Leslie Reperant's "Fatal Jump"

Leslie Reperant is a doctor of veterinary medicine and earned a PhD in ecology and evolutionary biology from Princeton University. She has published her research on emerging infectious diseases in leading scientific journals, including The Lancet and Science.

Reperant applied the "Page 99 Test" to her new book, Fatal Jump: Tracking the Origins of Pandemics, and reported the following:
Page 99 of Fatal Jump is the closing page of Chapter 3 on heirloom and souvenir parasites and pathogens that have afflicted humans (and other hominins) since prehistory. It opens on a world map showing the prehistoric dispersion routes of Helicobacter pylori along the migration of humans within and out of Africa tens of thousands of years ago: a pandemic that spread at the rhythm of our hunting-gathering ancestors. This spiral-shaped bacteria inhabits the lining of the stomach of more than half of the human population today, and is associated with increased risk of developing gastritis, ulcers, and cancer. Its association with humans started long ago, upon a prehistoric host jump from a mysterious animal into humans. Because the species of Helicobacter acinonychis present in the stomach of large African felids, like lions and cheetahs, is closely related to humans’ Helicobacter pylori, researchers proposed that prehistoric hunters may have acquired the bacteria after savoring some large felid stomach. But thorough analyses of the genetic sequences of these two species of Helicobacter revealed, shockingly (or perhaps not much so), that the jump had occurred in the opposite direction: the ferocious large felids acquired the bacteria after devouring prehistoric human stomachs instead, about 45,000 years ago. The remainder of page 99 reads:
So long for lions as the source of our once-zoonotic Helicobacter: our prestigious shoulder rubbing had turned ugly. The next closest relative of Helicobacter pylori and Helicobacter acinonychis is Helicobacter cetorum, found in dolphins and whales. This leads to yet more perplexing interrogations on the still enigmatic origin of Helicobacter pylori in humans and of Helicobacter cetorum in cetaceans for that matter.

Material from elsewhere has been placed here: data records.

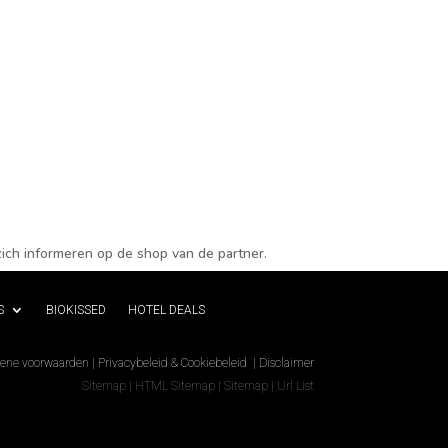
ich informeren op de shop van de partner.
S
BIOKISSED
HOTEL DEALS
ene voorwaarden
|
Privacybeleid & Cookiebeleid
|
Disclaimer
Sitemap
|
HTML Sitemap
|
Sitemap
|
Url List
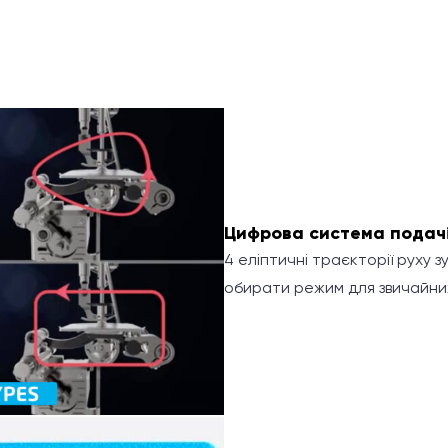
Цифрова система подач
4 еліптичні траєкторії руху з
обирати режим для звичайних,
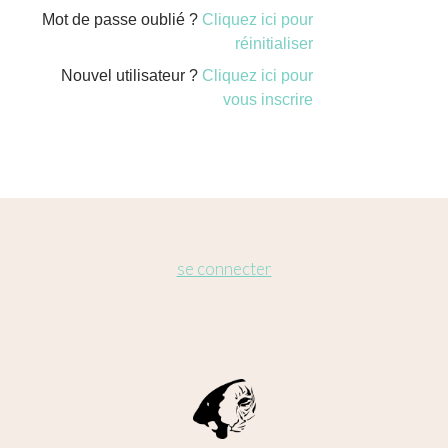
Mot de passe oublié ?
Cliquez ici pour
réinitialiser
Nouvel utilisateur ?
Cliquez ici pour
vous inscrire
se connecter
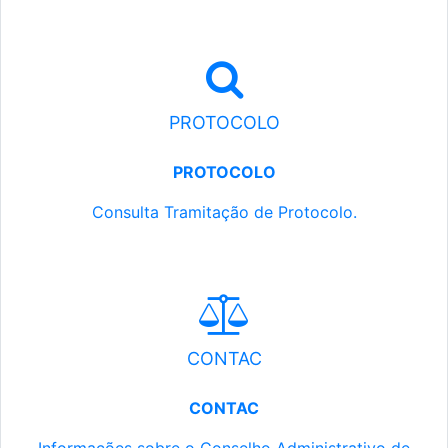
PROTOCOLO
PROTOCOLO
Consulta Tramitação de Protocolo.
CONTAC
CONTAC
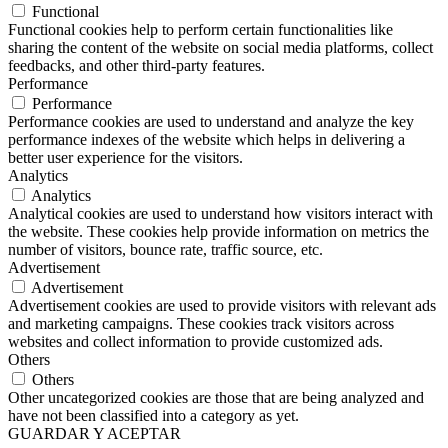
Functional
Functional cookies help to perform certain functionalities like
sharing the content of the website on social media platforms, collect
feedbacks, and other third-party features.
Performance
Performance
Performance cookies are used to understand and analyze the key
performance indexes of the website which helps in delivering a
better user experience for the visitors.
Analytics
Analytics
Analytical cookies are used to understand how visitors interact with
the website. These cookies help provide information on metrics the
number of visitors, bounce rate, traffic source, etc.
Advertisement
Advertisement
Advertisement cookies are used to provide visitors with relevant ads
and marketing campaigns. These cookies track visitors across
websites and collect information to provide customized ads.
Others
Others
Other uncategorized cookies are those that are being analyzed and
have not been classified into a category as yet.
GUARDAR Y ACEPTAR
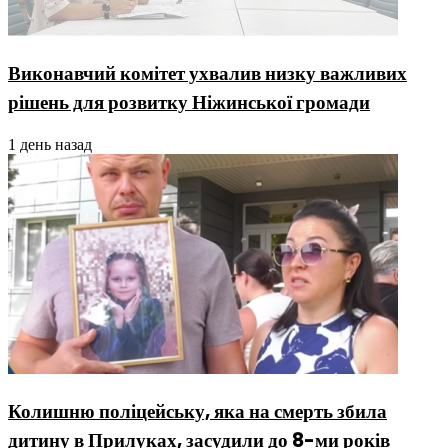
Виконавчий комітет ухвалив низку важливих
рішень для розвитку Ніжинської громади
1 день назад
Колишню поліцейську, яка на смерть збила
дитину в Прилуках, засудили до 8-ми років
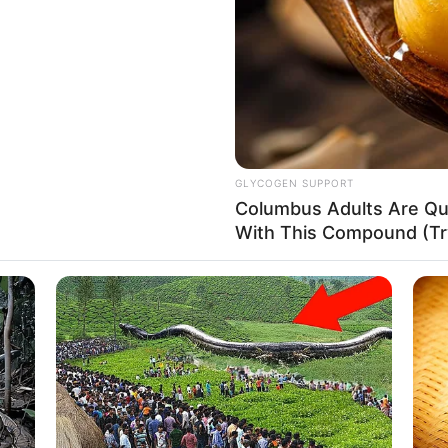
If the problem persists, please contact support.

Retracing the prehistoric origins of heirloom and souvenir parasites and pathogens is fraught with uncertainties, and often uncovers unexpected—and sometimes unexplainable—developments along the paths of their long associations with hominins. And yet, with languages and pottery cultures, the phylogeography of heirloom parasites and pathogens retraces the remarkable prehistoric journey of modern humans across the Earth’s continents and illuminates the enduring relationships hominins have had with some of the agents of humans’ most entrenched chronic diseases.
Fatal Jump passes the Page 99 Test fairly well. The short story of the rise of Helicobacter pylori in humans is a neat example of an unexpected jump of a zoonotic pathogen from a so-far mysterious animal—yet probably hunted for food or other resources—to humans. It illustrates well the global spread of such new associations due to the (long) mobile propensity of humans. It showcases these associations’ far-reaching consequences on today’s human health. But the end paragraph also provides a clue on what is to come. It ends on a reflection about the enduring relationships humans have had with some of the agents of our most entrenched chronic diseases. The changes that propelled humanity from prehistory into history would soon allow for the rise and spread of the agents of more devastating, acute infectious diseases.

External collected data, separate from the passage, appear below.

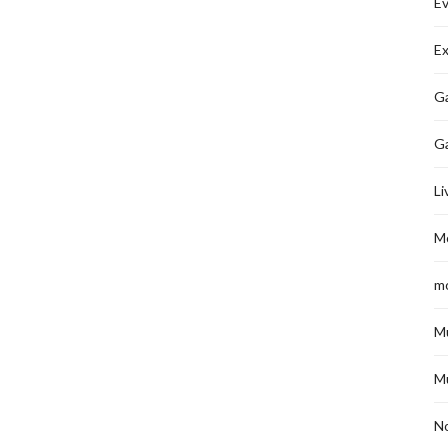
É
Ex
Ga
G
Li
M
m
M
M
No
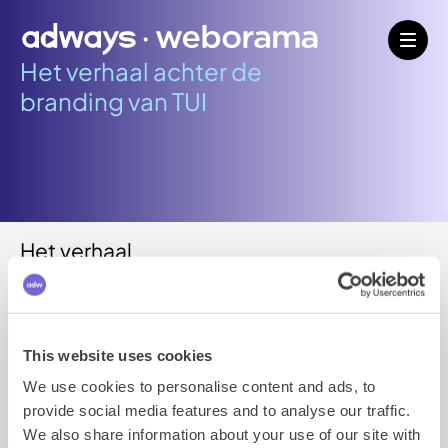
Het verhaal achter de
branding van TUI
Het verhaal
Hoe houd je je merk zichtbaar, sterk en levend bij de
doelgroep? Als je het aan ons vraagt is dat met Rich
This website uses cookies
Media. Hands down. Kat in het bakkie. Niets komt bij
Rich Media in de buurt. Maar, wij zijn misschien een
We use cookies to personalise content and ads, to
beetje bevooroordeeld. Daarom is het leuk om dat af
provide social media features and to analyse our traffic.
en toe ook van iemand anders te horen.
We also share information about your use of our site with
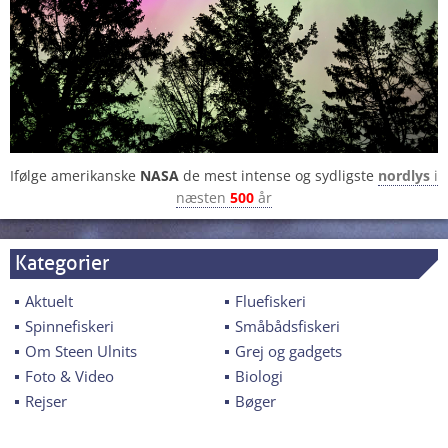
Ifølge amerikanske
NASA
de mest intense og sydligste
nordlys
i
næsten
500
år
Kategorier
Aktuelt
Fluefiskeri
Spinnefiskeri
Småbådsfiskeri
Om Steen Ulnits
Grej og gadgets
Foto & Video
Biologi
Rejser
Bøger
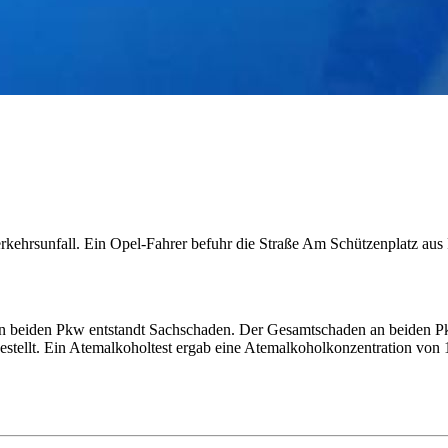
Verkehrsunfall. Ein Opel-Fahrer befuhr die Straße Am Schützenplatz a
An beiden Pkw entstandt Sachschaden. Der Gesamtschaden an beiden P
stellt. Ein Atemalkoholtest ergab eine Atemalkoholkonzentration von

Fatal Jump is indeed a journey, by leaps and bounds around the world and through time, that leads the reader to examine the extraordinary circumstances—evolutionary, ecological, and otherwise—that converged and gave birth to some of our most wicked plagues and pandemics, including the latest one. This journey is full of (often unsettling) surprises. In the field of emerging infectious diseases, we know to expect the unexpected. Dear prospective reader, the question I have for you is: Are you ready to meet the unexpected?